The National Park was originally part of the sugar estate Plantation Thomas. In 1823, 57 acres of land from that Plantation was established as the Demerara Golf Club. This site would later be developed as a park in 1965 and named the Queen Elisabeth II National Park; declared open by Queen Elisabeth II herself during her visit to Guyana that same year. Upon receiving independence in May, 1966, the park served as the site where the Union Jack was lowered and the Golden Arrow Head was first hoisted as a mark of Guyana’s birth. At this time the name of the park was changed to the “National Park”.
The National Park is a popular urban green space used by the public for a myriad of purposes from health and wellness, family and culture, and for entertainment. People use the park to play a variety of sports – football, tennis, volleyball and ruby. Families and groups also gather for picnics and other family-oriented activities. Children come to learn and practice dancing and karate within the boundaries of the park; and people can be seen doing yoga, jogging, walking and doing various forms of exercise along the almost 1-mile path around the National Park. The feeding of the manatees is a popular pastime engrained in our local urban culture.

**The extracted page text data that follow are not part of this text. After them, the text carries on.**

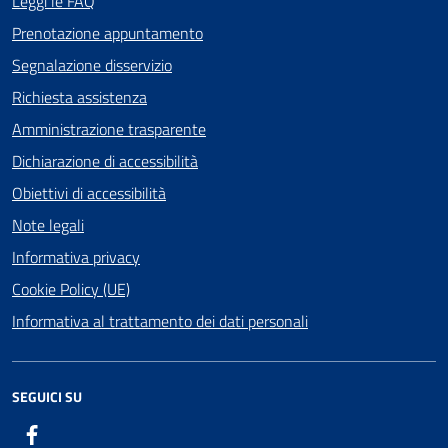
Leggi le FAQ
Prenotazione appuntamento
Segnalazione disservizio
Richiesta assistenza
Amministrazione trasparente
Dichiarazione di accessibilità
Obiettivi di accessibilità
Note legali
Informativa privacy
Cookie Policy (UE)
Informativa al trattamento dei dati personali
SEGUICI SU
Facebook
ComunicaCity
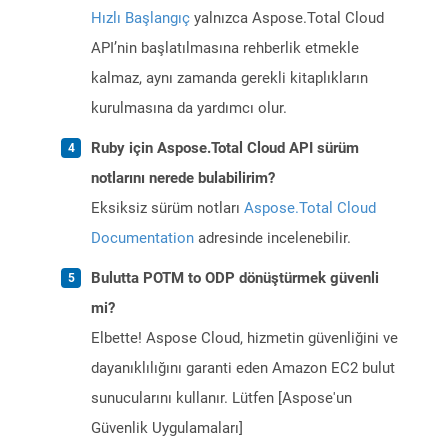
Hızlı Başlangıç
yalnızca Aspose.Total Cloud
API’nin başlatılmasına rehberlik etmekle
kalmaz, aynı zamanda gerekli kitaplıkların
kurulmasına da yardımcı olur.
Ruby için Aspose.Total Cloud API sürüm
notlarını nerede bulabilirim?
Eksiksiz sürüm notları
Aspose.Total Cloud
Documentation
adresinde incelenebilir.
Bulutta POTM to ODP dönüştürmek güvenli
mi?
Elbette! Aspose Cloud, hizmetin güvenliğini ve
dayanıklılığını garanti eden Amazon EC2 bulut
sunucularını kullanır. Lütfen [Aspose'un
Güvenlik Uygulamaları]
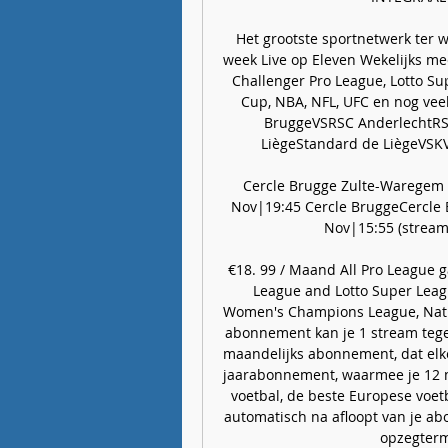
Het grootste sportnetwerk ter
week Live op Eleven Wekelijks mee
Challenger Pro League, Lotto Supe
Cup, NBA, NFL, UFC en nog vee
BruggeVSRSC AnderlechtRSC
LiègeStandard de LiègeVSK
Cercle Brugge Zulte-Waregem k
Nov|19:45 Cercle BruggeCercle 
Nov|15:55 (streame
€18. 99 / Maand All Pro League g
League and Lotto Super League
Women's Champions League, Nati
abonnement kan je 1 stream tegeli
maandelijks abonnement, dat elke
jaarabonnement, waarmee je 12 m
voetbal, de beste Europese voet
automatisch na afloopt van je a
opzegterm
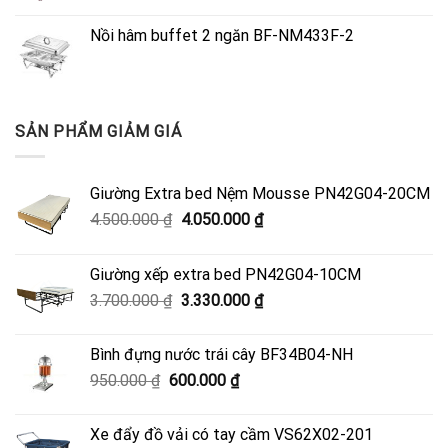
Nồi hâm buffet 2 ngăn BF-NM433F-2
SẢN PHẨM GIẢM GIÁ
Giường Extra bed Nệm Mousse PN42G04-20CM
Giá
Giá
4.500.000
₫
4.050.000
₫
gốc
hiện
là:
tại
Giường xếp extra bed PN42G04-10CM
4.500.000 ₫.
là:
Giá
Giá
3.700.000
₫
3.330.000
₫
4.050.000 ₫.
gốc
hiện
là:
tại
Bình đựng nước trái cây BF34B04-NH
3.700.000 ₫.
là:
Giá
Giá
950.000
₫
600.000
₫
3.330.000 ₫.
gốc
hiện
là:
tại
Xe đẩy đồ vải có tay cầm VS62X02-201
950.000 ₫.
là:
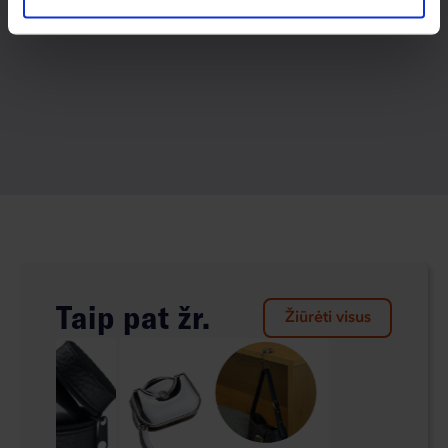
Taip pat žr.
Žiūrėti visus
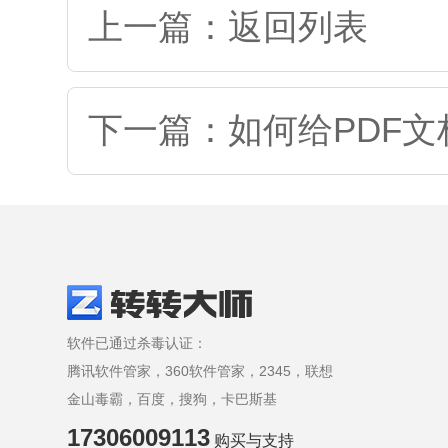
上一篇：返回列表
下一篇：如何给PDF
软件已通过杀毒认证：
腾讯软件管家，360软件管家，2345，联想
金山毒霸，百度，搜狗，卡巴斯基
17306009113
购买与支持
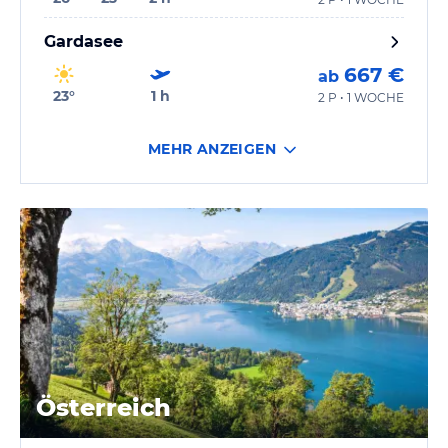
Gardasee
667 €
ab
23
°
1
h
2 P • 1 WOCHE
MEHR ANZEIGEN
Österreich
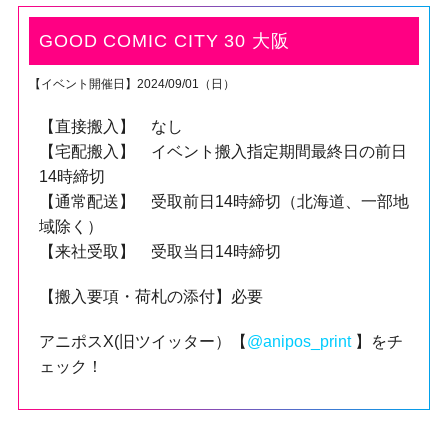
GOOD COMIC CITY 30 大阪
【イベント開催日】2024/09/01（日）
【直接搬入】 なし
【宅配搬入】 イベント搬入指定期間最終日の前日
14時締切
【通常配送】 受取前日14時締切（北海道、一部地
域除く）
【来社受取】 受取当日14時締切
【搬入要項・荷札の添付】必要
アニポスX(旧ツイッター）【
@anipos_print
】をチ
ェック！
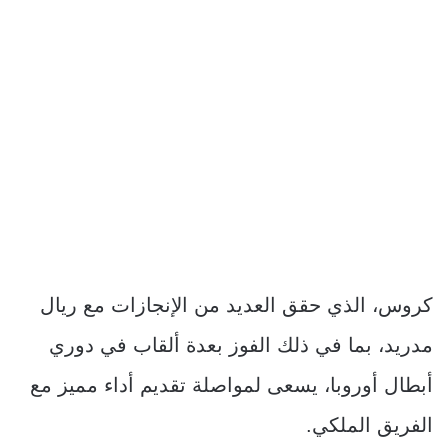
كروس، الذي حقق العديد من الإنجازات مع ريال
مدريد، بما في ذلك الفوز بعدة ألقاب في دوري
أبطال أوروبا، يسعى لمواصلة تقديم أداء مميز مع
الفريق الملكي.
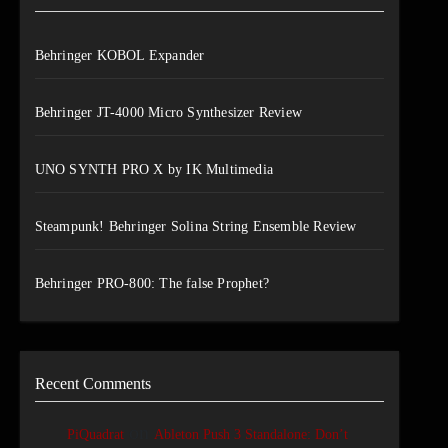
Behringer KOBOL Expander
Behringer JT-4000 Micro Synthesizer Review
UNO SYNTH PRO X by IK Multimedia
Steampunk! Behringer Solina String Ensemble Review
Behringer PRO-800: The false Prophet?
Recent Comments
on
PiQuadrat
Ableton Push 3 Standalone: Don’t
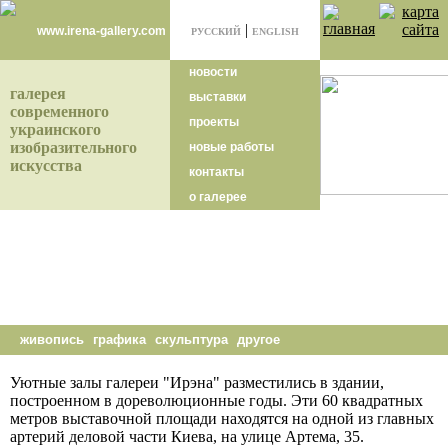
|
www.irena-gallery.com
РУССКИЙ
ENGLISH
новости
галерея
выставки
современного
проекты
украинского
изобразительного
новые работы
искусства
контакты
о галерее
живопись
графика
скульптура
другое
Уютные залы галереи "Ирэна" разместились в здании,
построенном в дореволюционные годы. Эти 60 квадратных
метров выставочной площади находятся на одной из главных
артерий деловой части Киева, на улице Артема, 35.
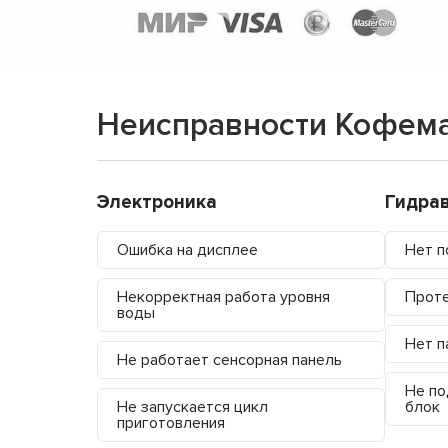
Неисправности Кофема
Электроника
Гидра
Ошибка на дисплее
Нет п
Некорректная работа уровня
Проте
воды
Нет п
Не работает сенсорная панель
Не по
Не запускается цикл
блок
приготовления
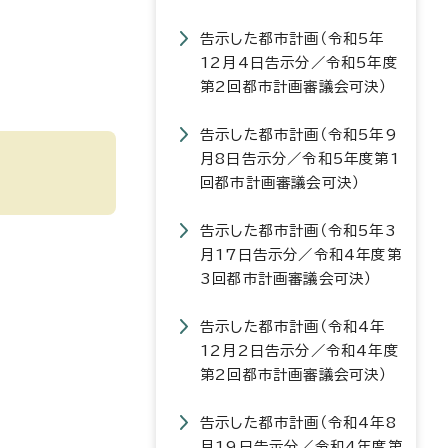
告示した都市計画（令和5年
12月4日告示分／令和5年度
第2回都市計画審議会可決）
告示した都市計画（令和5年9
月8日告示分／令和5年度第1
回都市計画審議会可決）
告示した都市計画（令和5年3
月17日告示分／令和4年度第
3回都市計画審議会可決）
告示した都市計画（令和4年
12月2日告示分／令和4年度
第2回都市計画審議会可決）
告示した都市計画（令和4年8
月19日告示分／令和4年度第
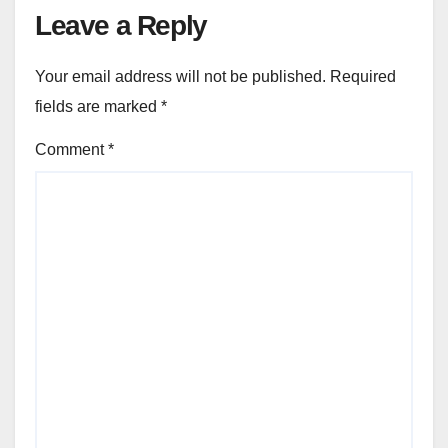
Leave a Reply
Your email address will not be published.
Required
fields are marked
*
Comment
*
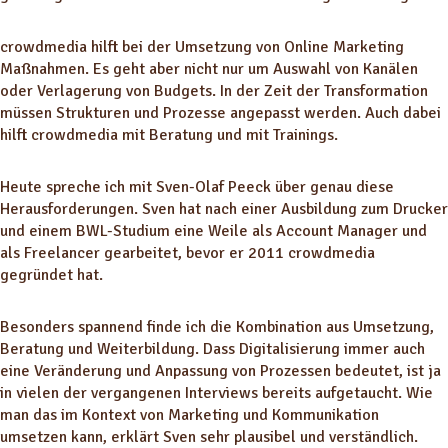
crowdmedia hilft bei der Umsetzung von Online Marketing
Maßnahmen. Es geht aber nicht nur um Auswahl von Kanälen
oder Verlagerung von Budgets. In der Zeit der Transformation
müssen Strukturen und Prozesse angepasst werden. Auch dabei
hilft crowdmedia mit Beratung und mit Trainings.
Heute spreche ich mit Sven-Olaf Peeck über genau diese
Herausforderungen. Sven hat nach einer Ausbildung zum Drucker
und einem BWL-Studium eine Weile als Account Manager und
als Freelancer gearbeitet, bevor er 2011 crowdmedia
gegründet hat.
Besonders spannend finde ich die Kombination aus Umsetzung,
Beratung und Weiterbildung. Dass Digitalisierung immer auch
eine Veränderung und Anpassung von Prozessen bedeutet, ist ja
in vielen der vergangenen Interviews bereits aufgetaucht. Wie
man das im Kontext von Marketing und Kommunikation
umsetzen kann, erklärt Sven sehr plausibel und verständlich.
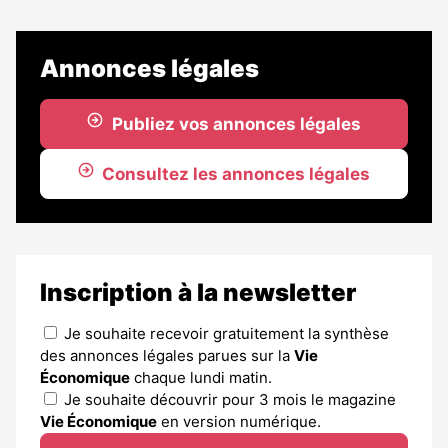
Annonces légales
Publiez vos annonces légales
Consultez les annonces légales
Inscription à la newsletter
Je souhaite recevoir gratuitement la synthèse
des annonces légales parues sur la
Vie
Économique
chaque lundi matin.
Je souhaite découvrir pour 3 mois le magazine
Vie Économique
en version numérique.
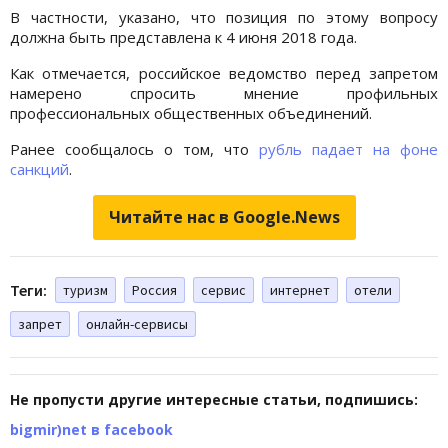
В частности, указано, что позиция по этому вопросу
должна быть представлена к 4 июня 2018 года.
Как отмечается, российское ведомство перед запретом
намерено спросить мнение профильных
профессиональных общественных объединений.
Ранее сообщалось о том, что
рубль падает на фоне
санкций
.
Читайте нас в Google.News
Теги:
туризм
Россия
сервис
интернет
отели
запрет
онлайн-сервисы
Не пропусти другие интересные статьи, подпишись:
bigmir)net в facebook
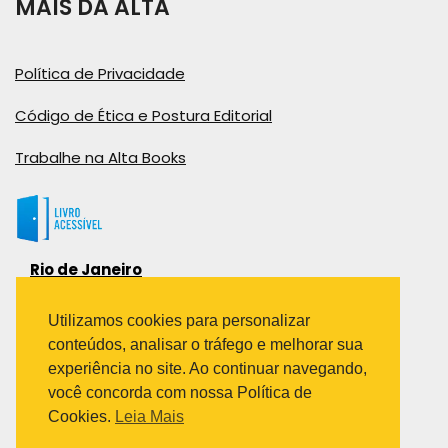
MAIS DA ALTA
Política de Privacidade
Código de Ética e Postura Editorial
Trabalhe na Alta Books
Rio de Janeiro
Rua Viúva Cláudio, 291
Bairro Industrial do Jacaré
Utilizamos cookies para personalizar
Rio de Janeiro – RJ – CEP: 20970-031
conteúdos, analisar o tráfego e melhorar sua
Telefone:
experiência no site. Ao continuar navegando,
(21) 3278-8069
você concorda com nossa Política de
(21) 3995-7512
Cookies.
Leia Mais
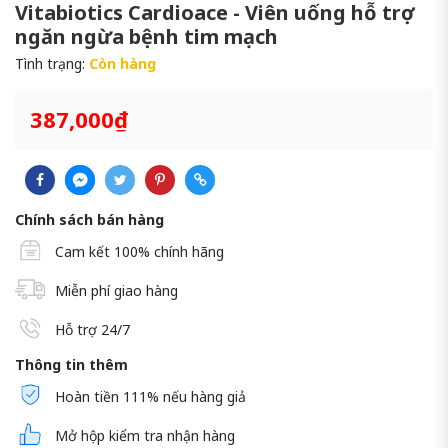
Vitabiotics Cardioace - Viên uống hỗ trợ
ngăn ngừa bệnh tim mạch
Tình trạng:
Còn hàng
387,000₫
Chính sách bán hàng
Cam kết 100% chính hãng
Miễn phí giao hàng
Hỗ trợ 24/7
Thông tin thêm
Hoàn tiền 111% nếu hàng giả
Mở hộp kiểm tra nhận hàng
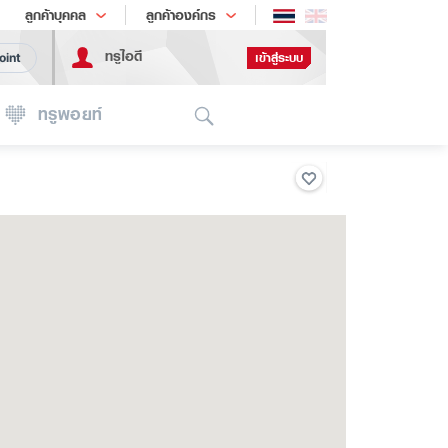
ช้อป
เทรนด์เทคโนโลยี
ลูกค้าบุคคล
ลูกค้าองค์กร
ทรูไอดี
เข้าสู่ระบบ
oint
Search
ทรูพอยท์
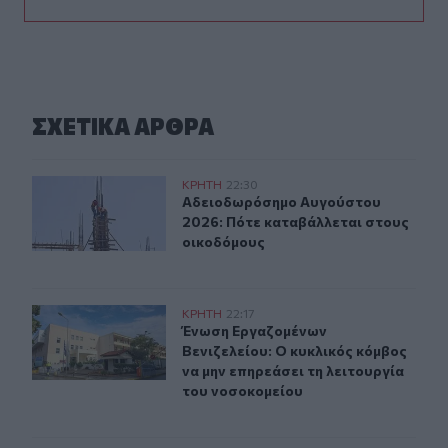
ΣΧΕΤΙΚA AΡΘΡΑ
Αδειοδωρόσημο Αυγούστου 2026: Πότε καταβάλλεται 
ΚΡΗΤΗ
22:30
Αδειοδωρόσημο Αυγούστου 2026: Π
Αδειοδωρόσημο Αυγούστου
2026: Πότε καταβάλλεται στους
οικοδόμους
Ένωση Εργαζομένων Βενιζελείου: Ο κυκλικός κόμβος να
ΚΡΗΤΗ
22:17
Ένωση Εργαζομένων Βενιζελείου: Ο 
Ένωση Εργαζομένων
Βενιζελείου: Ο κυκλικός κόμβος
να μην επηρεάσει τη λειτουργία
του νοσοκομείου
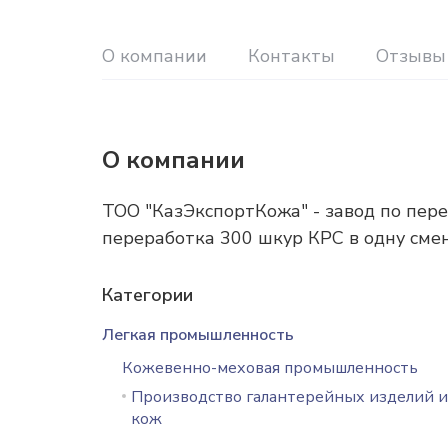
О компании
Контакты
Отзывы 
О компании
ТОО "КазЭкспортКожа" - завод по пер
переработка 300 шкур КРС в одну смену
Категории
Легкая промышленность
Кожевенно-меховая промышленность
Производство галантерейных изделий и
кож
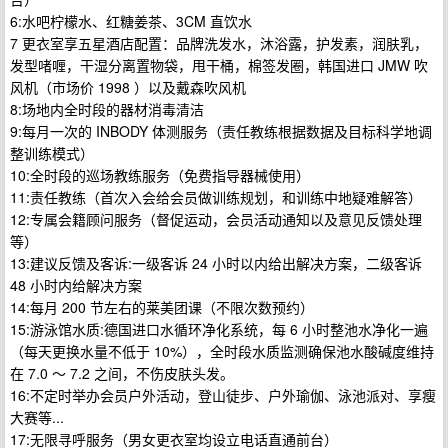
6:水吧柠檬水、红糖姜茶、3CM 直饮水
7 更衣室享五星酒店配置：品牌洗发水，沐浴露，护发素，润肤乳，
发型啫喱，干湿分离置物袋，甩干桶，棉签发圈，韩国进口 JMW 吹
风机（市场价 1998 ）以及戴森吹风机
8:场地内全时段的器材消毒清洁
9:每月一次的 INBODY 体测服务（责任教练根据数据及目标科学地调
整训练模式）
10:全时段的巡场教练服务（免费指导器械使用）
11:责任教练（首次入会给会员做训练规划，和训练中地疑难解答）
12:专属会籍顾问服务（督促运动，会员活动通知以及意见反馈处理
等）
13:建议反馈及客诉:一级客诉 24 小时以内给出解决方案，二级客诉
48 小时内给解决方案
14:每月 200 节左右的莱美团课（不限次数预约）
15:游泳馆水质:德国进口水循环净化系统，每 6 小时整池水净化一遍
（每天更换水量不低于 10%），全时段水质监测确保池水酸碱度维持
在 7.0 ～ 7.2 之间，不伤皮肤头发。
16:不定时举办会员户外活动，登山徒步、户外瑜伽、泳池派对、享瘦
大赛等...
17:无限寻呼服务（男女更衣室均设立电话直通前台）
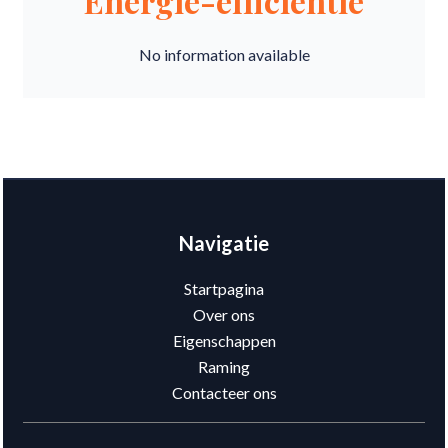
Energie-efficiëntie
No information available
Navigatie
Startpagina
Over ons
Eigenschappen
Raming
Contacteer ons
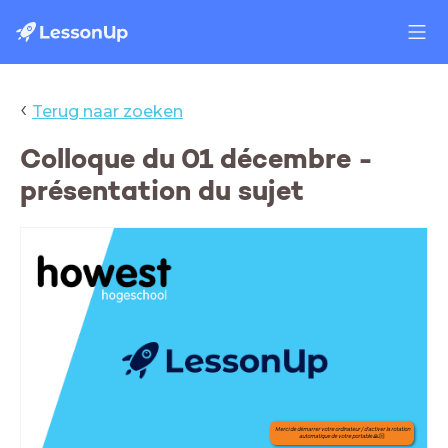
‹
Terug naar zoeken
Colloque du 01 décembre -
présentation du sujet
Merci de démarrer votre ordinateur / d'activer la rotation
automatique de votre portable
🙏🏻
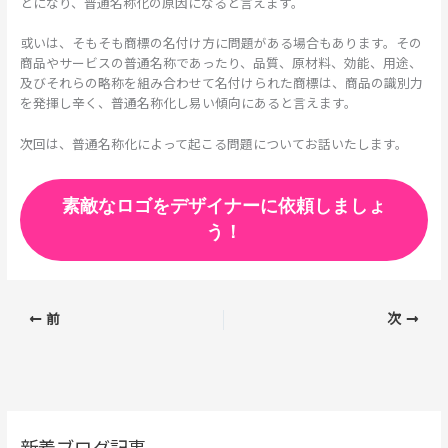
とになり、普通名称化の原因になると言えます。
或いは、そもそも商標の名付け方に問題がある場合もあります。その
商品やサービスの普通名称であったり、品質、原材料、効能、用途、
及びそれらの略称を組み合わせて名付けられた商標は、商品の識別力
を発揮し辛く、普通名称化し易い傾向にあると言えます。
次回は、普通名称化によって起こる問題についてお話いたします。
素敵なロゴをデザイナーに依頼しましょ
う！
前
次
新着ブログ記事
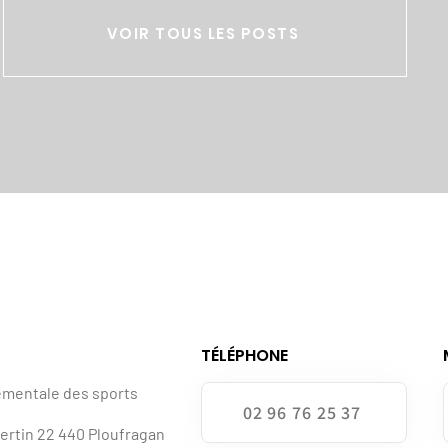
VOIR TOUS LES POSTS
TÉLÉPHONE
ementale des sports
02 96 76 25 37
bertin 22 440 Ploufragan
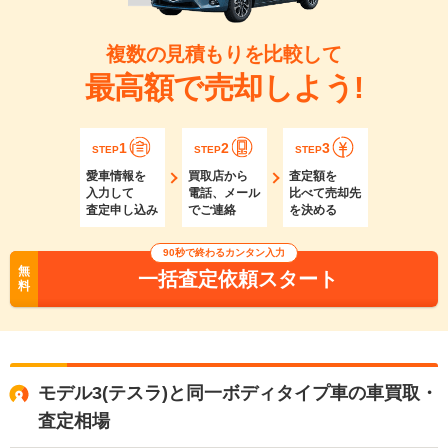
複数の見積もりを比較して
最高額で売却しよう!
1
2
3
STEP
STEP
STEP
愛車情報を
買取店から
査定額を
入力して
電話、メール
比べて売却先
査定申し込み
でご連絡
を決める
90秒で終わるカンタン入力
無
一括査定依頼スタート
料
モデル3(テスラ)と同一ボディタイプ車の車買取・
査定相場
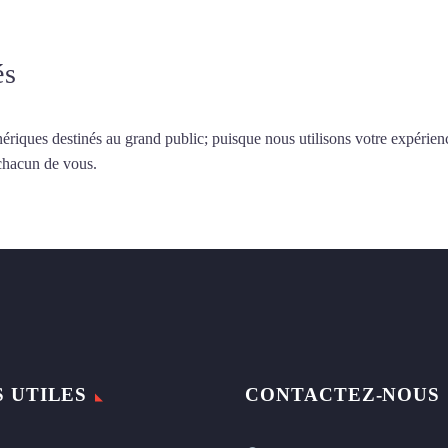
és
ériques destinés au grand public; puisque nous utilisons votre expérien
 chacun de vous.
S UTILES
CONTACTEZ-NOUS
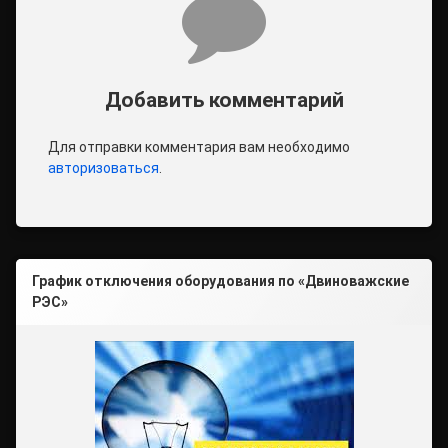
Добавить комментарий
Для отправки комментария вам необходимо
авторизоваться
.
График отключения оборудования по «Двиноважские
РЭС»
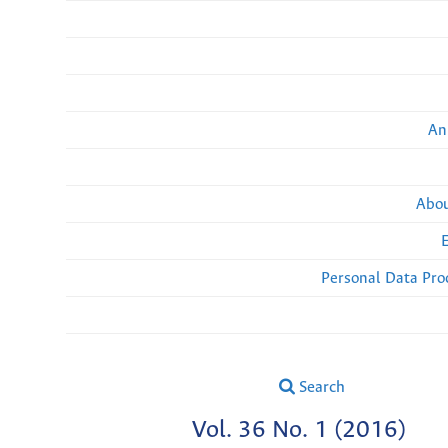
An
Abou
Personal Data Pro
Search
Vol. 36 No. 1 (2016)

In March 2000 the National Park became home to the Children’s Millennium Monument. The monument was designed by Mr. Michael Hahn and it symbolizes the development, strength and growth of children of all races in Guyana. It joins the symbolic Bell, located at Carifesta Avenue entrance, the children’s play park “Play Land”, and the stadium used to facilitate cultural and social/entertainment programs.
In 2011 with the passing of the Protected Areas Act 2011 the National Park was included as a member of the National Protected Areas System.